Onu tanıyanların gözüyle, Canip Ağabey’i, Canip Yıldırım’ı geçen hafta kaybettik. Hayatının son 25 yılını geçirdiği Ankara-Kızılay’a inip de Canip Ağabey ile karşılaşmamanız mümkün değildi. Kızılay esnafı, çayhaneler, restoranlar ama en çok da Kızılay’ın emektar kitapçılarının iyi dostu ve müşterisiydi Canip Abi..
Kitaplara müthiş meraklıydı. Yeni yayınlanmış bir kitabı ilk ondan duyardınız. Sahaflarda bulduğu yaşlı bir kitabı paylaşır, merak edip okumak istemişseniz, size kibarca uzatır ‘sen al oku ben sonra okurum’ derdi.
İyi bir dostluğumuz vardı Canip Ağabey ile. Bana o kadar çok şey anlatırdı ki, bir gün dayanamadım ve bu anlattıkların seninle beraber mezara gitmesin, istersen bir hatıralar kitabı yapabiliriz dedim. Memnuniyetle kabul etti ve işe koyulduk. Kızılay’da yaklaşık iki ay boyunca değişik mekanlarda buluştuk. O hararetli hararetli anlattıkça, ben onun anlattığı her şeyi yeniden yaşadığını hissediyor ve bir kitabın bu koca hayatı anlatmaya yetmeyeceğini düşünüyordum.
Gabriel Garcia Marquez’in hatıralar için sarf ettiği güzel bir cümle var, Canip Ağabey’i dinlerken hep o cümle geçerdi aklınızdan:
‘İnsanın yaşadığı değildir hayat, aslolan hatırladığı ve anlatmak için nasıl hatırladığıdır..’
Marguez sanki bu sözü düşünmüş düşünmüş ve Canip Yıldırım için söylemiş gibi gelirdi bana.
***
İnsan vardır, çok şey yaşamıştır ama anlatmak için nasıl hatırladığını bilemezsiniz.
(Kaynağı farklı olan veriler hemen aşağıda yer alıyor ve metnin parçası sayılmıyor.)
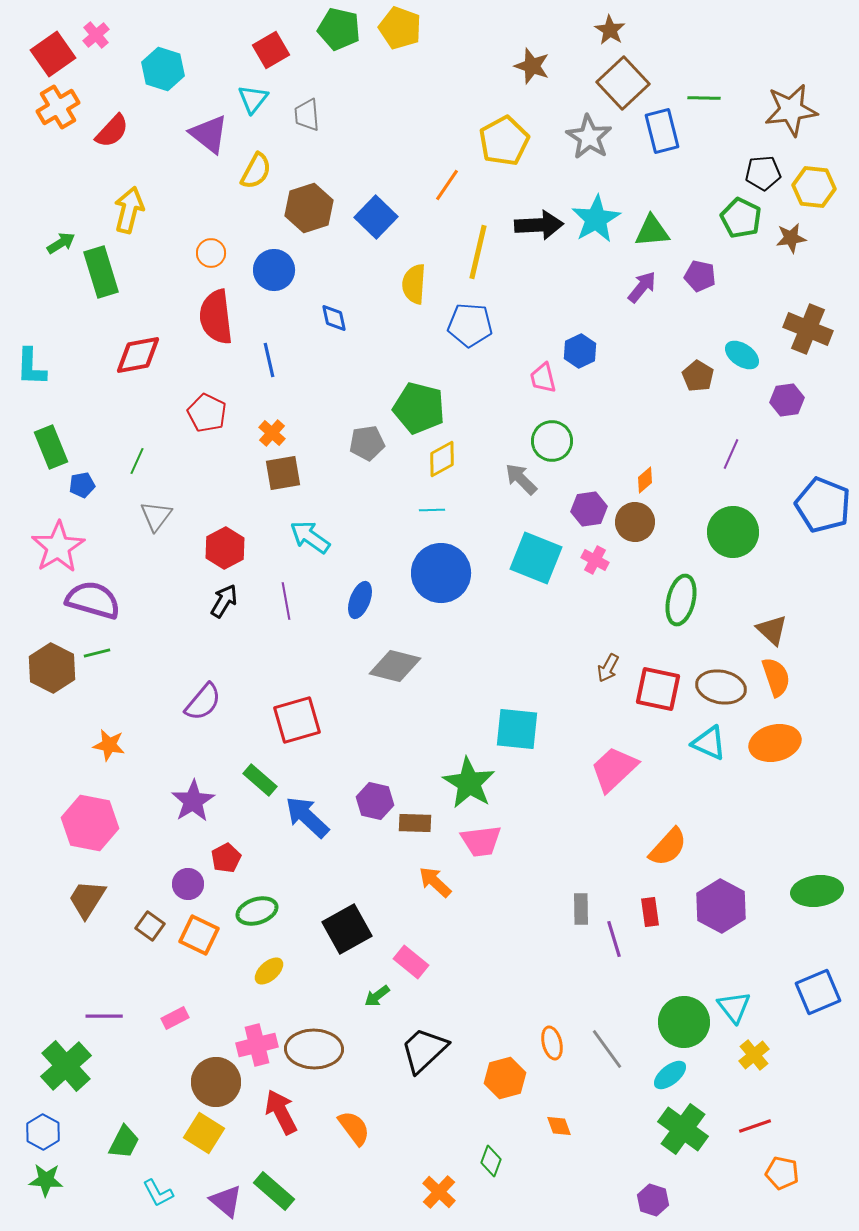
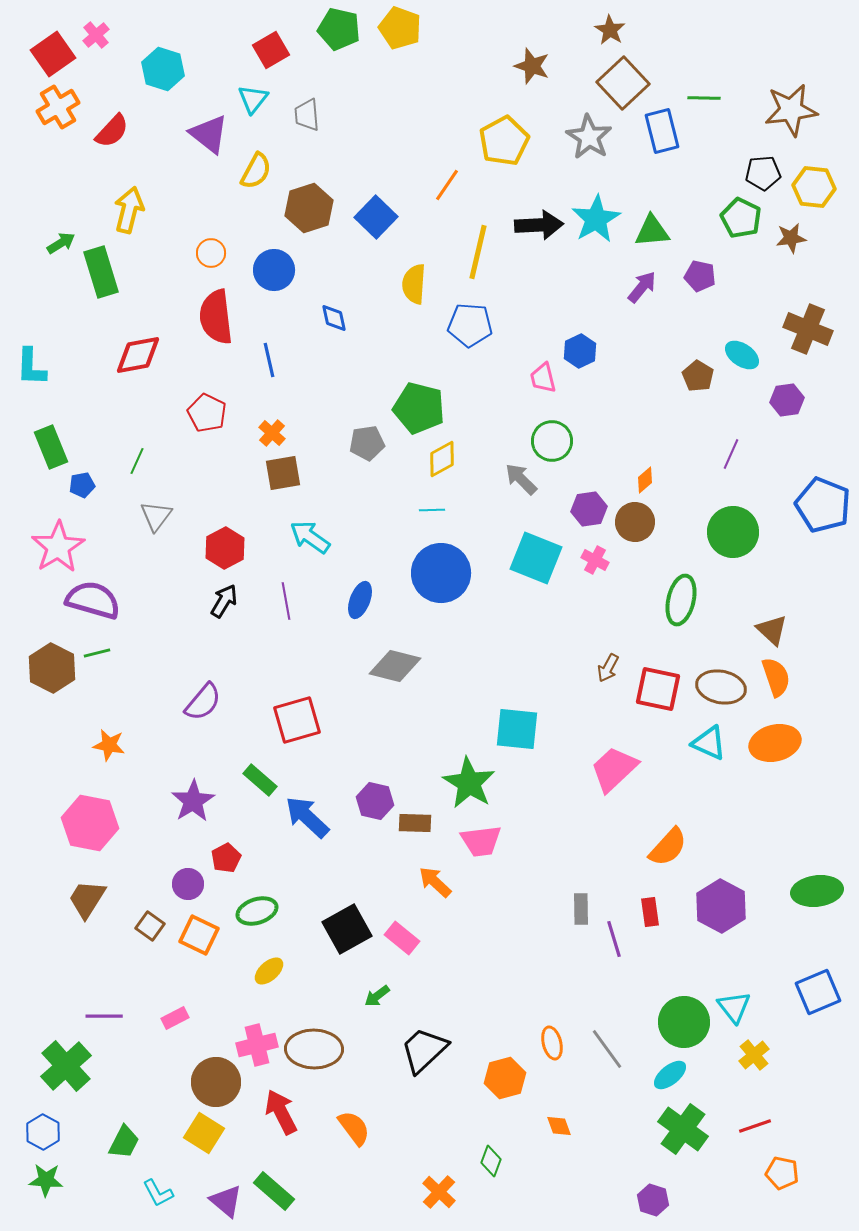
pink rectangle at (411, 962): moved 9 px left, 24 px up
Canip ağabey bu insanlardan değildi.
Yaşadığını anlatmak için özel bir üslup geliştirmiş gibiydi... Öyle içten, öyle samimi... Hatıralarına ortak eden, hatıralarını anlatırken, sizi bir çeşit tanıklığa davet eden bir tarz ve üslup ki, çok az insanda vardır. Ben bir tek Yaşar Kemal ve Canip ağabeylerimde gördüm böylesini.